Particularidades regionais
Em termos de mudanças regionais, alguns estados apresentaram redução nas mortes por intervenção policial em 2023. Amazonas, por exemplo, teve uma queda de 40,4% nas mortes, e houve uma mudança na distribuição, com a maioria das vítimas sendo no interior do estado. Maranhão, Piauí e Rio de Janeiro também observaram quedas na letalidade, com 32,6%, 30,8% e 34,5%, respectivamente. No entanto, em estados como Ceará e Pará, embora as quedas tenham sido menores (3,3% e 16%), houve um aumento no número de vítimas negras: 27% no Ceará e 13,7% no Pará.

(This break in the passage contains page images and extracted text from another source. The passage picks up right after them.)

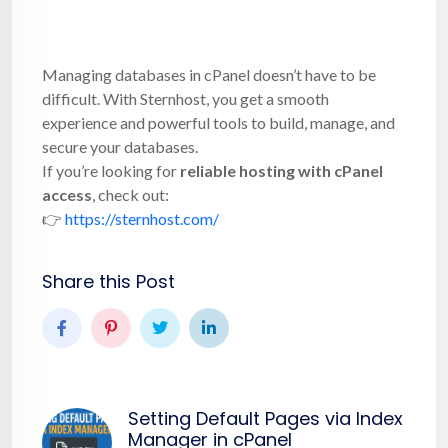
Managing databases in cPanel doesn’t have to be
difficult. With Sternhost, you get a smooth
experience and powerful tools to build, manage, and
secure your databases.
If you’re looking for
reliable hosting with cPanel
access
, check out:
👉
https://sternhost.com/
Share this Post
Setting Default Pages via Index
Manager in cPanel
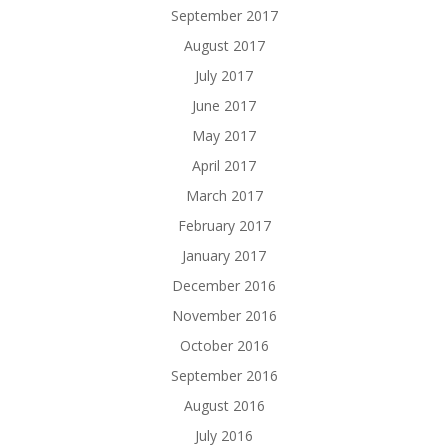
September 2017
August 2017
July 2017
June 2017
May 2017
April 2017
March 2017
February 2017
January 2017
December 2016
November 2016
October 2016
September 2016
August 2016
July 2016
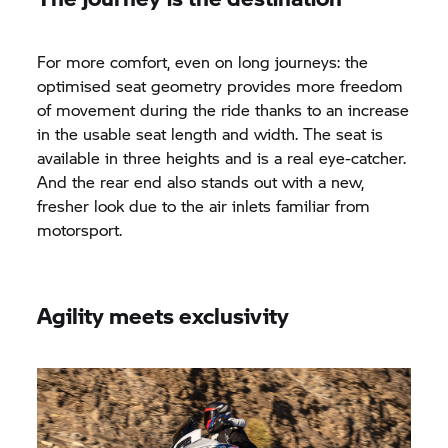
For more comfort, even on long journeys: the
optimised seat geometry provides more freedom
of movement during the ride thanks to an increase
in the usable seat length and width. The seat is
available in three heights and is a real eye-catcher.
And the rear end also stands out with a new,
fresher look due to the air inlets familiar from
motorsport.
Agility meets exclusivity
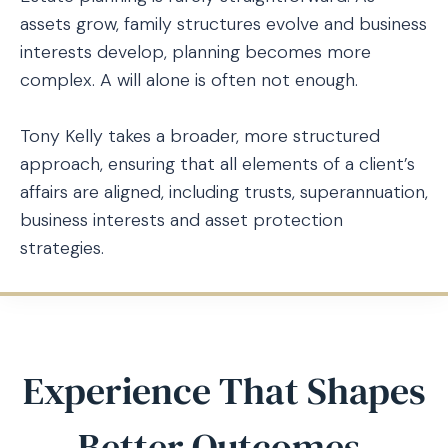
assets grow, family structures evolve and business
interests develop, planning becomes more
complex. A will alone is often not enough.
Tony Kelly takes a broader, more structured
approach, ensuring that all elements of a client’s
affairs are aligned, including trusts, superannuation,
business interests and asset protection
strategies.
Experience That Shapes
Better Outcomes.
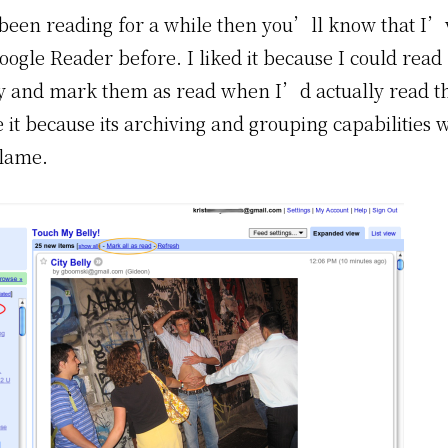
been reading for a while then you’ll know that I
ogle Reader before. I liked it because I could read 
ly and mark them as read when I’d actually read t
 it because its archiving and grouping capabilities 
lame.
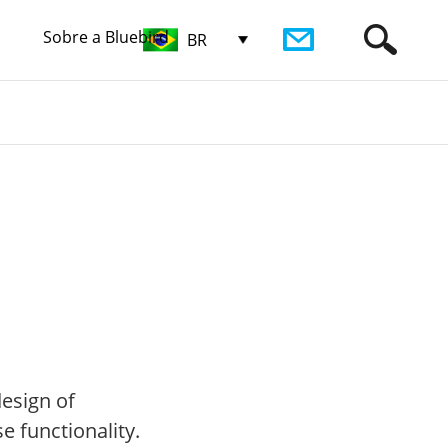
Sobre a Bluebird
BR
design of
 functionality.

A Bahia continua a apresentar uma escala exponencial de mortes, com a média de três vítimas negras por dia em 2023, o que representa um aumento de 16,1%. Pernambuco também teve um aumento significativo de 28,6%, enquanto São Paulo quebrou a tendência de queda e registrou 21,7% mais mortes em 2023 em comparação com o ano anterior.
Falta de dados completos
O estudo destaca que, pela primeira vez desde que começou a integrar os dados em 2021, o Maranhão forneceu informações sobre a raça e cor das vítimas, mas de forma incompleta: 5 a cada 7 vítimas não tiveram o perfil racial registrado. Em estados como Ceará, Amazonas e Pará, ainda há uma alta porcentagem de vítimas sem informações sobre raça e cor. No total, 856 vítimas nos estados analisados não têm esses dados disponíveis.
Os organizadores do estudo ressaltam a importância da transparência na coleta e publicação de dados, como forma de permitir análises mais precisas da violência policial e orientar políticas públicas que promovam uma sociedade mais segura e justa para todos.
Reações das Secretarias
A reportagem da Agência Brasil entrou em contato com as secretarias estaduais de segurança para comentar sobre os resultados do estudo. A Secretaria de Segurança Pública e Defesa Social do Pará destacou suas iniciativas de qualificação policial e uso de tecnologias, como câmeras corporais, e atribuiu a redução de 15,89% nas mortes ao longo de 2023 a essas políticas. Já a Secretaria de Segurança Pública do Rio de Janeiro questionou a metodologia do estudo, argumentando que a redução na letalidade violenta no estado foi de 15%. A Secretaria de Segurança Pública de São Paulo afirmou que investiga rigorosamente todas as mortes decorrentes de intervenção policial.
Por fim, a Secretaria de Segurança Pública e Defesa Social do Ceará afirmou que está desenvolvendo novas tecnologias para analisar os dados de intervenções policiais e que promove ações de capacitação contínua dos agentes, com foco no atendimento humanizado a grupos vulneráveis, como as pessoas negras.
Até o fechamento da matéria, as secretarias de Segurança Pública da Bahia e de Pernambuco não haviam se manifestado.